Today is January 15th...
On this day in 1936, the first building to be completely covered in glass was constructed in Toledo: a building for the Owens-Illinois Glass Company. Those who pay attention to such things call it a milestone in architectural design. And it was, since it was built entirely of glass block.
Yes. I know. I first thought "completely covered in glass" would be a curtain wall system glass building. No. Not really. It was "The First All-Insulux Building" and its official name was "The Owens-Illinois Research Laboratory, Toledo, Ohio".
The building was built using 80,000 translucent water-clear hollow glass blocks, had 39 rooms, and the interior space comprised 20,000 square feet. Not long before that, a residence made mostly of glass block had been completed in Phoenix Arizona, its owner: Barry Goldwater. Yes, the scion of the department store magnate (could we say he was a chip off the old glass block?) who went on to be the Senator from Arizona and unsuccessful candidate for U S President. His wife, Margaret "Peggy" Johnson, was the wealthy daughter of a prominent industrialist from Muncie, Indiana, hence the glass block connection. (You can find a 1930s era article about Barry Goldwater's endorsement of Insulux Glass Blocks if you google it).
But back to the first all glass, windowless building in the U.S. in Toledo. The glass blocks were made at the company's plant in Muncie, Indiana. Here is a vintage explanation about the Insulux glass bricks:
"For several years, the laboratories of the Owens-Illinois Company had been experimenting with a glass building brick, which would permit light to enter but would resist heat, cold, wind, and rain. In 1935, these experiments were far enough along that production for building purposes was started in the Muncie plant. This product was patented under the trade name of Insulux Glass Building Block, and the first was produced in April, 1935. The demand for this product has been so widespread that inside of three years it was shipped into every state in the union and into several foreign countries. The number sold increased very rapidly. The company has recently greatly improved and enlarged the part of the factory which is engaged in the making of this building material."
I have found only one exterior illustration of the building. From It, I would say that the building was rectangular in shape, with a central entry area, and resembled Prairie Style architecture schools or other commercial buildings of that era, more than what we would call International Style architecture.
I would love to tell you where it was located and if it is still standing. Even more I would enjoy being able to say that the first building completely covered in glass was was only a stone's throw from such-and-such a place... (!)
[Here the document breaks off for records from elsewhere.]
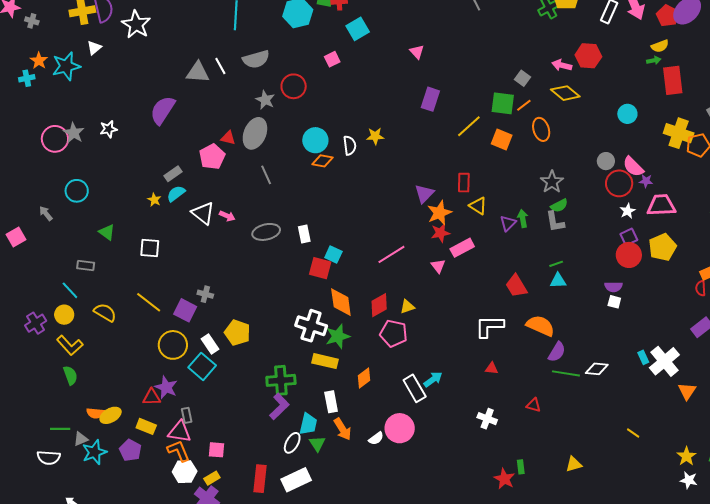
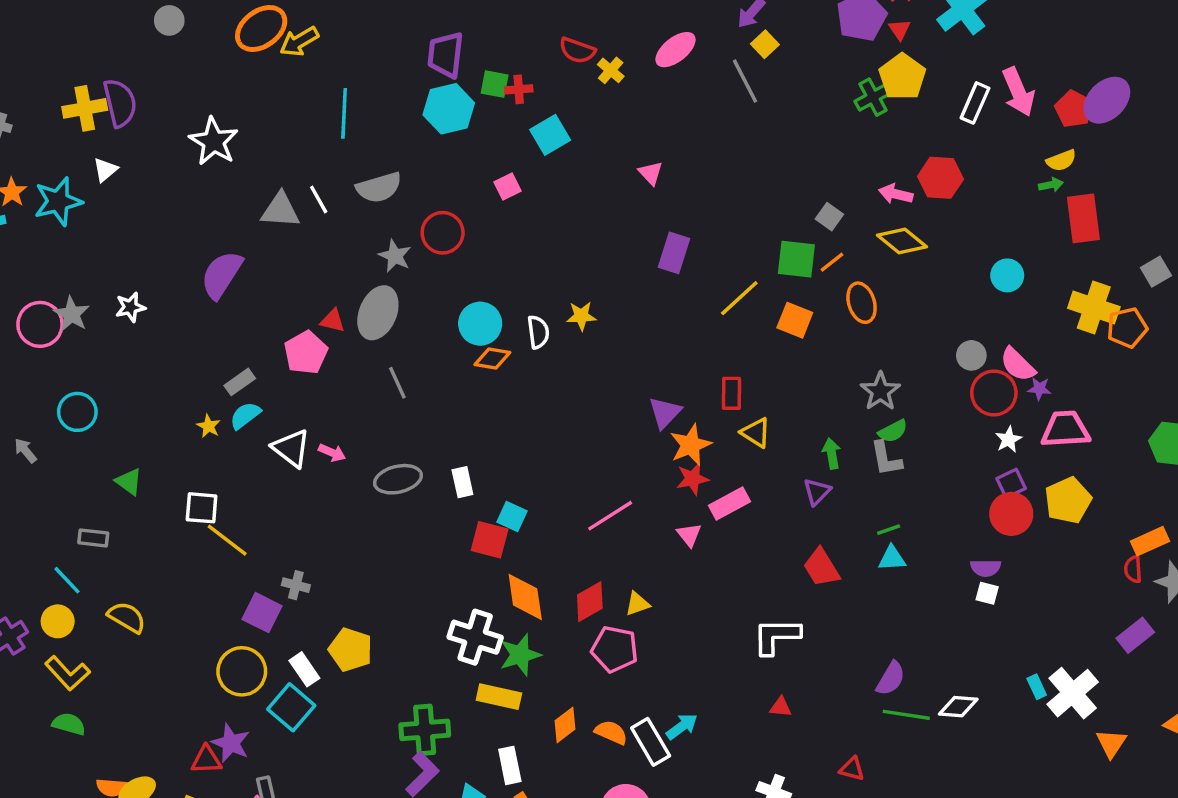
white star: (136, 24) -> (214, 141), moved
purple triangle: (508, 223) -> (817, 492), moved
yellow line: (149, 302) -> (227, 540), moved
orange semicircle: (540, 326) -> (611, 732), moved, size x0.7
green semicircle: (70, 375) -> (69, 724), turned -54

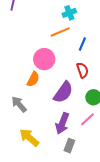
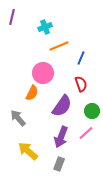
cyan cross: (69, 13) -> (45, 27), moved
gray rectangle: (69, 146) -> (59, 164), moved

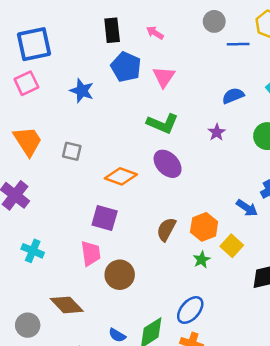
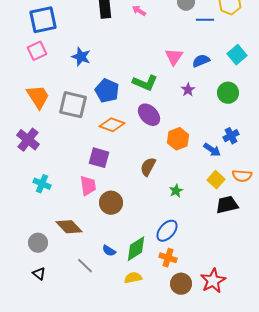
blue pentagon: (126, 67) -> (107, 91), moved
pink triangle: (164, 77) -> (174, 57), moved
gray square: (72, 151) -> (73, 105), size x1.8
orange hexagon: (204, 227) -> (178, 139), moved
yellow square: (232, 246) -> (216, 180), moved

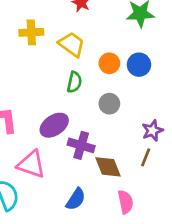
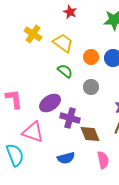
yellow cross: (31, 32) -> (33, 34), turned 36
green semicircle: (74, 82) -> (65, 71), turned -63
blue semicircle: (76, 199) -> (66, 158), turned 42

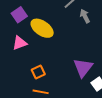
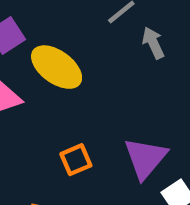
orange square: (38, 72) -> (76, 160), moved

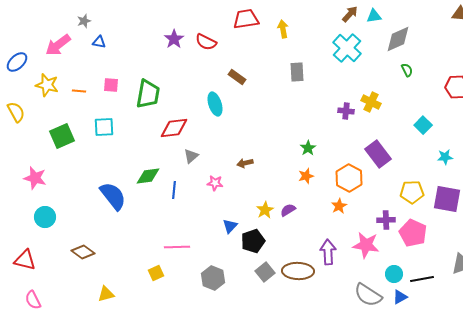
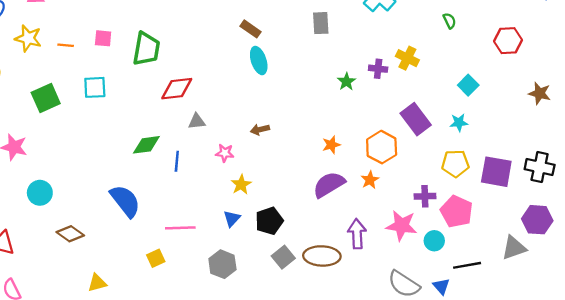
cyan ellipse: (215, 104) -> (259, 61), moved
green star: (308, 148) -> (346, 82), moved
gray triangle: (191, 156) -> (197, 121), turned 35
cyan star: (445, 157) -> (459, 123), moved
blue semicircle: (113, 196) -> (125, 201), moved
yellow star: (265, 210) -> (241, 185), moved
purple semicircle: (288, 210) -> (329, 185), moved, size x1.8
cyan circle: (45, 217) -> (40, 193), moved
blue triangle: (230, 226) -> (232, 219), moved
cyan circle: (394, 274) -> (434, 241), moved
blue triangle: (400, 297) -> (441, 286), turned -42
But so far, tracking down its address has proven an unfulfilled quest. Maybe someone from Toledo can enlighten me on the matter? Glass, as you know, is mentioned in the Bible, but only four times, all of them, in the Book of Revelation, in conjunction with the New Jerusalem. With that glass building in town, how many folks in Toledo wondered if the end of the age was drawing near, back on January 15, 1936? Let me simply say, I am sure you cannot equate Toledo with the arrival of the New Jerusalem, no matter how fond of it you may be. Until then, I think this observation is of some interest:
"The origin of glass is shrouded in obscurity, and speculation suggests that its discovery was largely, if not entirely accidental. All we know is that the accident happened a long time ago and whether it was an Assyrian, an Egyptian, or a Phoenician or some other artisan who gazed with wonderment and appreciation on the liquid nature of silicates before him we shall never know."
- President A. C. Willard of University of Illinois, 1936.